### WORK TO COMPLETE
Can you copy out the data exactly? Leave the images out.

### DATASET RECORDS

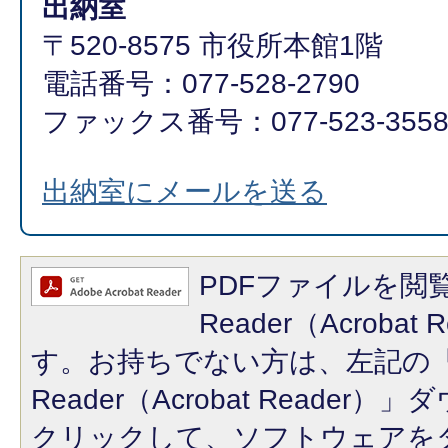
出納室
〒520-8575 市役所本館1階
電話番号：077-528-2790
ファックス番号：077-523-355
出納室にメールを送る
PDFファイルを閲覧
Reader（Acroba
す。お持ちでない方は、左記の「A
Reader（Acrobat Reade
クリックして、ソフトウェアを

### ANSWER FOR THE TASK
出納室
〒520-8575 市役所本館1階
電話番号：077-528-2790
ファックス番号：077-523-355
出納室にメールを送る
PDFファイルを閲覧
Reader（Acroba
す。お持ちでない方は、左記の「A
Reader（Acrobat Reade
クリックして、ソフトウェアを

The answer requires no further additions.